El
viento y las ventanas librando una batalla a muerte, por el crujido, puedo
deducir que el viento va ganando. Aquí dentro nos acomodamos bajo las cobijas,
cada uno de nuestro correspondiente y frío lado del colchón. Creando divisiones
en lugar de uniones.
La
ausencia de palabras que remarca la pesadez, la frialdad, la oscuridad, la
densidad de esta noche. El reloj verde que cuelga de la pared cuenta
exactamente cada segundo al que hemos dado paso, cada segundo que hemos dejado
invadirnos para acrecentar la distancia.

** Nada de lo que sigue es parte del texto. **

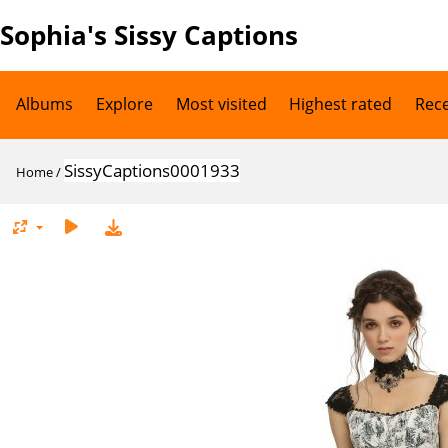
Sophia's Sissy Captions
Albums
Explore
Most visited
Highest rated
Rec
SissyCaptions0001933
Home
/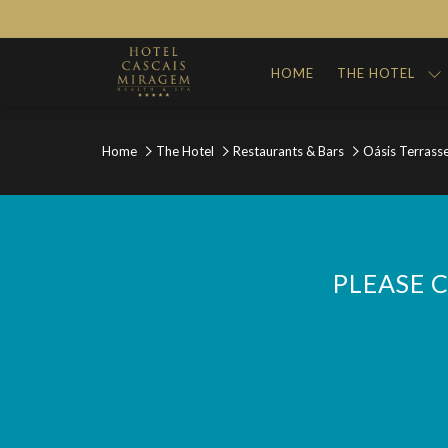
HOME
THE HOTEL
Home
The Hotel
Restaurants & Bars
Oásis Terrass
PLEASE 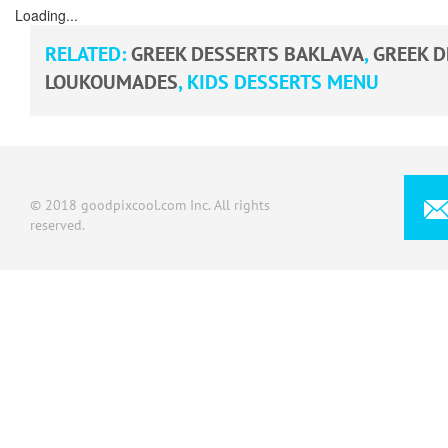
Loading...
RELATED:
GREEK DESSERTS BAKLAVA
,
GREEK 
LOUKOUMADES
,
KIDS DESSERTS MENU
© 2018 goodpixcool.com Inc. All rights
reserved.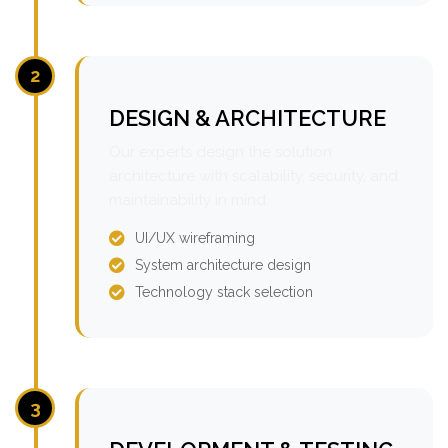
2
DESIGN & ARCHITECTURE
Our experts design the solution
architecture with scalability, security, and
maintainability in mind.
UI/UX wireframing
System architecture design
Technology stack selection
3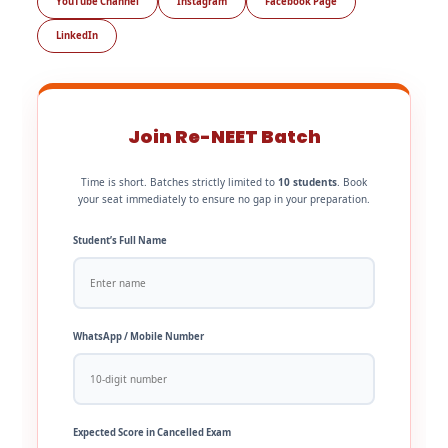
YouTube Channel
Instagram
Facebook Page
LinkedIn
Join Re-NEET Batch
Time is short. Batches strictly limited to
10 students
. Book
your seat immediately to ensure no gap in your preparation.
Student’s Full Name
WhatsApp / Mobile Number
Expected Score in Cancelled Exam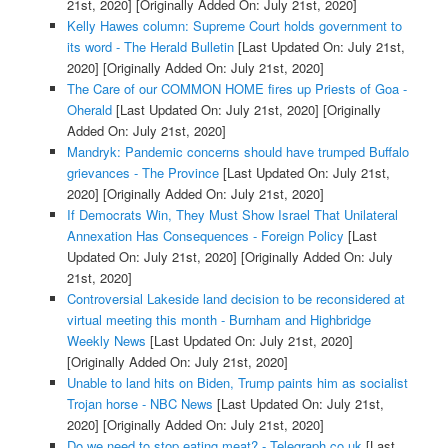
21st, 2020]
[Originally Added On: July 21st, 2020]
Kelly Hawes column: Supreme Court holds government to
its word - The Herald Bulletin
[Last Updated On: July 21st,
2020]
[Originally Added On: July 21st, 2020]
The Care of our COMMON HOME fires up Priests of Goa -
Oherald
[Last Updated On: July 21st, 2020]
[Originally
Added On: July 21st, 2020]
Mandryk: Pandemic concerns should have trumped Buffalo
grievances - The Province
[Last Updated On: July 21st,
2020]
[Originally Added On: July 21st, 2020]
If Democrats Win, They Must Show Israel That Unilateral
Annexation Has Consequences - Foreign Policy
[Last
Updated On: July 21st, 2020]
[Originally Added On: July
21st, 2020]
Controversial Lakeside land decision to be reconsidered at
virtual meeting this month - Burnham and Highbridge
Weekly News
[Last Updated On: July 21st, 2020]
[Originally Added On: July 21st, 2020]
Unable to land hits on Biden, Trump paints him as socialist
Trojan horse - NBC News
[Last Updated On: July 21st,
2020]
[Originally Added On: July 21st, 2020]
Do we need to stop eating meat? - Telegraph.co.uk
[Last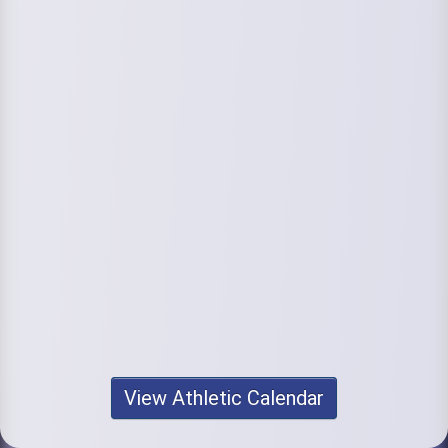
View Athletic Calendar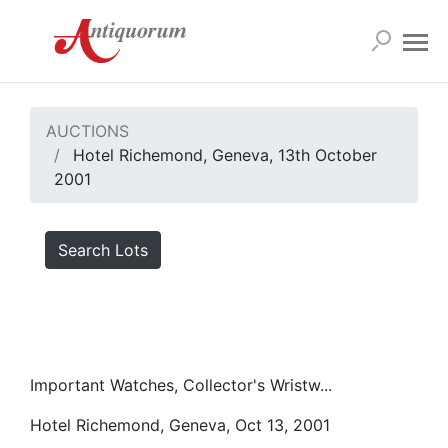
AUCTIONS
Hotel Richemond, Geneva, 13th October
2001
Search Lots
Important Watches, Collector's Wristw...
Hotel Richemond, Geneva, Oct 13, 2001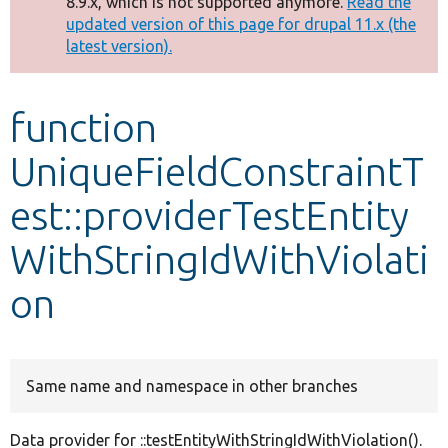
8.9.x, which is not supported anymore.
Read the
message
updated version of this page for drupal 11.x (the
latest version).
Develop for Drupal
function
UniqueFieldConstraintT
est::providerTestEntity
WithStringIdWithViolati
on
Same name and namespace in other branches
Data provider for ::testEntityWithStringIdWithViolation().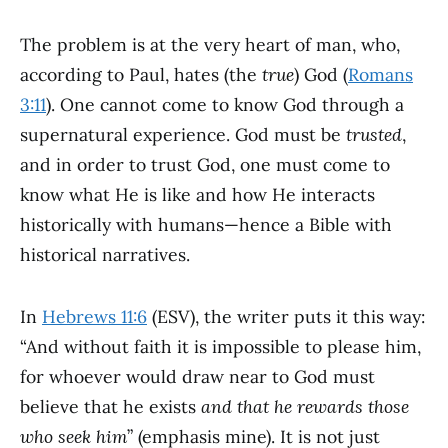
The problem is at the very heart of man, who,
according to Paul, hates (the
true
) God (
Romans
3:11
). One cannot come to know God through a
supernatural experience. God must be
trusted
,
and in order to trust God, one must come to
know what He is like and how He interacts
historically with humans—hence a Bible with
historical narratives.
In
Hebrews 11:6
(ESV), the writer puts it this way:
“And without faith it is impossible to please him,
for whoever would draw near to God must
believe that he exists
and that he rewards those
who seek him
” (emphasis mine). It is not just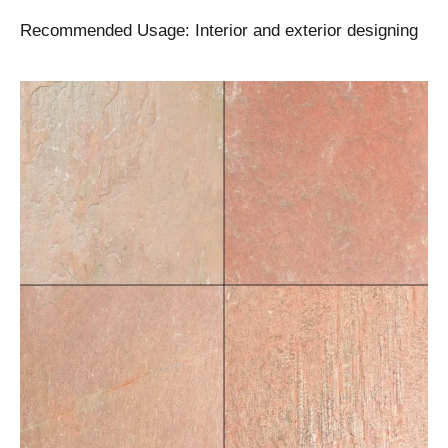
Recommended Usage: Interior and exterior designing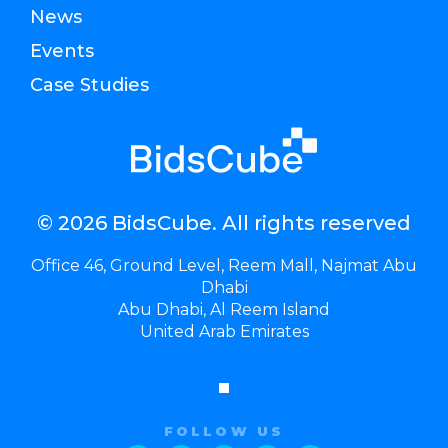
News
Events
Case Studies
© 2026 BidsCube. All rights reserved
Office 46, Ground Level, Reem Mall, Najmat Abu
Dhabi
Abu Dhabi, Al Reem Island
United Arab Emirates
FOLLOW US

El hielo va endureciéndose sin ningún rastro
del rayo del sol.
La
iluminación verdosa colorea la piel de nuestro rostro y brazos asemejándolos a
la cera, oscureciendo el rojo vivo del corazón, aminorando la velocidad de los
latidos.
El
anhelo de romper la mala brecha mediante un beso parece ser el acto
reconciliatorio predilecto por los filmes y, al mismo tiempo, el más ficticio.
Un
estado mayormente vegetativo. Las notas de amor ignoradas en un rincón. La
calidez evaporada. Las caricias ausentes. Los besos nulos. Las sonrisas
olvidadas. Los sexos sueltos y secos. Los ojos opacos refugiados detrás de las
lentillas. La alegría eclipsada. Las almas distanciándose. El lazo rojo de los
meñiques tenso. Deplorable.
El
conjunto desolador de la indiferencia, el alejamiento, la incertidumbre y la tristeza. Cuatro
jinetes del apocalípsis. La atmósfera amarga que se respira, me empuja a saltar
de la cama, a abrir la puerta del balcón y brincar bajo el suelo mojado; un
escalofrío como señal del comienzo de la purificación bajo la lluvia. La
limpieza de toda la mierda que llevamos cargando.
Los
destellos que la luna crea en cada gota, esos reflejos que hacen creer en la
esperanza durante esta larga noche en que la chingada nos está llevando.